Fair to benefit undocumented immigrant survivors of domestic abuse

Victims of domestic violence can have a hard time walking away from their abuser. For those who are undocumented, that challenge can be exacerbated by fears of revealing their immigration status.

The Texas Civil Rights Project, a nonprofit focusing on legal advocacy, is working to help this community with their Immigrant Victims Services Program. On Oct. 8, in conjunction with Domestic Violence Awareness Month, the nonprofit will host an event called “Families Against Violence,” during which the community can donate things needed by shelters in their service areas. They will also be helping attendees register to vote.

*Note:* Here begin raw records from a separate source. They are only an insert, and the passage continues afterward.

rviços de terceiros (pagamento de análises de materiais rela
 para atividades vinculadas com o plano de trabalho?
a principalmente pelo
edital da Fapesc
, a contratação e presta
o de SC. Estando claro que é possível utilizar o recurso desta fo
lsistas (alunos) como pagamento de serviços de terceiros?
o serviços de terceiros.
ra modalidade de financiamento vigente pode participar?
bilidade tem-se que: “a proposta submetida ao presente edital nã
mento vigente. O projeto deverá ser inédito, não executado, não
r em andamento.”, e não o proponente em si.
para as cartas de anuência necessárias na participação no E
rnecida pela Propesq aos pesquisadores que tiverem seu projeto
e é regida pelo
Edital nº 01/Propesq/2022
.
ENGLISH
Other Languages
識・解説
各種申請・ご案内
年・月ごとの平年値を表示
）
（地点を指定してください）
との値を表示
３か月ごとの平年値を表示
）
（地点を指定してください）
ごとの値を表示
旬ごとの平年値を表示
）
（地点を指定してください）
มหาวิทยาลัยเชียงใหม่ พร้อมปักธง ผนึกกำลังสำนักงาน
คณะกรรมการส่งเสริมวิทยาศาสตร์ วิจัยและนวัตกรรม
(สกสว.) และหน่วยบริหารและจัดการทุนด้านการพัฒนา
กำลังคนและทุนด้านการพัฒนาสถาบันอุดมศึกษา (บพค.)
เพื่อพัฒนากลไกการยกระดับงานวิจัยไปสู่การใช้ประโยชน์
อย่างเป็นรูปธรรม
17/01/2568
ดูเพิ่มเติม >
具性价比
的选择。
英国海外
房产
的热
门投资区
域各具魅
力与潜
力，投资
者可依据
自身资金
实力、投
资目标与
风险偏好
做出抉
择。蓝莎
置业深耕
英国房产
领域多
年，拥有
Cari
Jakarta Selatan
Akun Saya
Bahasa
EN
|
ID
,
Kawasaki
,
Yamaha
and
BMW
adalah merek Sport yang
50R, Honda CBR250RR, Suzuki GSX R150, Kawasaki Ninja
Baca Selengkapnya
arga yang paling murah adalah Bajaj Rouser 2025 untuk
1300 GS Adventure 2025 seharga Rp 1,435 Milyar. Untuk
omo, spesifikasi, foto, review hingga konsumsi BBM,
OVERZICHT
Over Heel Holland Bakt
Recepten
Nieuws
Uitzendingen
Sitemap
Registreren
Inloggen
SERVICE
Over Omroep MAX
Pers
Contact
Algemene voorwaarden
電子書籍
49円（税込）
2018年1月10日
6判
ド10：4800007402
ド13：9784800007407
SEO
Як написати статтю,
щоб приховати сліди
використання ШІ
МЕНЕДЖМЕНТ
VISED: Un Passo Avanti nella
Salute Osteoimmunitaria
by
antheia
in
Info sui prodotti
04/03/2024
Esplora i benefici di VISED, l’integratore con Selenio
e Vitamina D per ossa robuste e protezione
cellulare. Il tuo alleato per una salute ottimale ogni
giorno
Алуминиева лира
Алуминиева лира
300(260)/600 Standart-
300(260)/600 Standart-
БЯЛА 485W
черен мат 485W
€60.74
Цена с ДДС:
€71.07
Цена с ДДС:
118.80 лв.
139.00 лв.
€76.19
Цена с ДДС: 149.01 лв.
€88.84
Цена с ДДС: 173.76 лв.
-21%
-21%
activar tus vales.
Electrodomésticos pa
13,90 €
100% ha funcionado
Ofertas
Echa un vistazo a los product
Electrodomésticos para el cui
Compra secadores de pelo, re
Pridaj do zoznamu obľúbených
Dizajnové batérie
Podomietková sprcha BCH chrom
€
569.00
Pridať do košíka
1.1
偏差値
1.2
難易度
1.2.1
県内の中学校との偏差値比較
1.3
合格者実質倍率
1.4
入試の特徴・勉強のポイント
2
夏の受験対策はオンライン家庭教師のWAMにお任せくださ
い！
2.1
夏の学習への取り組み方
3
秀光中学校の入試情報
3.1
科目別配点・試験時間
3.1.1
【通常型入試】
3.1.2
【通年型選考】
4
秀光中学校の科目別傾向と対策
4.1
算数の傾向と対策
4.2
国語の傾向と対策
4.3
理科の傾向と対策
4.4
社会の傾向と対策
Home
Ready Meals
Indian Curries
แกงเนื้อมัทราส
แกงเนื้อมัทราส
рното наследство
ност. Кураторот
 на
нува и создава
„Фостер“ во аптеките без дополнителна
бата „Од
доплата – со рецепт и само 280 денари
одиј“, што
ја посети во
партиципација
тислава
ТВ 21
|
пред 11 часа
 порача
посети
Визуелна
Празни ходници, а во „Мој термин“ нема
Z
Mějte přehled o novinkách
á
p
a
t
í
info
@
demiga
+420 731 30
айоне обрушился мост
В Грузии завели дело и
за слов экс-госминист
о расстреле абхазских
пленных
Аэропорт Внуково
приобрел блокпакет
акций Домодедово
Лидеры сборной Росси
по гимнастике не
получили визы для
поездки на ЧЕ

“Immigrants are uniquely vulnerable to abuse,” said Glenaan O’Neil, regional director of the Immigrant Victims Services Program at the Texas Civil Rights Project. “They are incredibly dependent upon spouses with immigration status in this country.”

Started in 2003, the program provides free legal services to immigrant survivors of domestic violence who live in underserved communities in Texas, particularly in rural areas where they may be culturally, linguistically and geographically isolated. The goal is to help immigrant victims of abuse leave their abusers and become self-sufficient.

“Not a lot of people are aware that there’s only one shelter for every 12 counties out in the middle of Texas,” said O’Neil. “They’re incredibly overburdened and need help.”

In the past year, the Texas Civil Rights Project provided legal services to 1,500 immigrant victims of abuse. They offer training for shelters, schools and law enforcement officials about legal remedies available for immigrants, such as the U visa, which offers legal status to immigrants who are victims of crimes.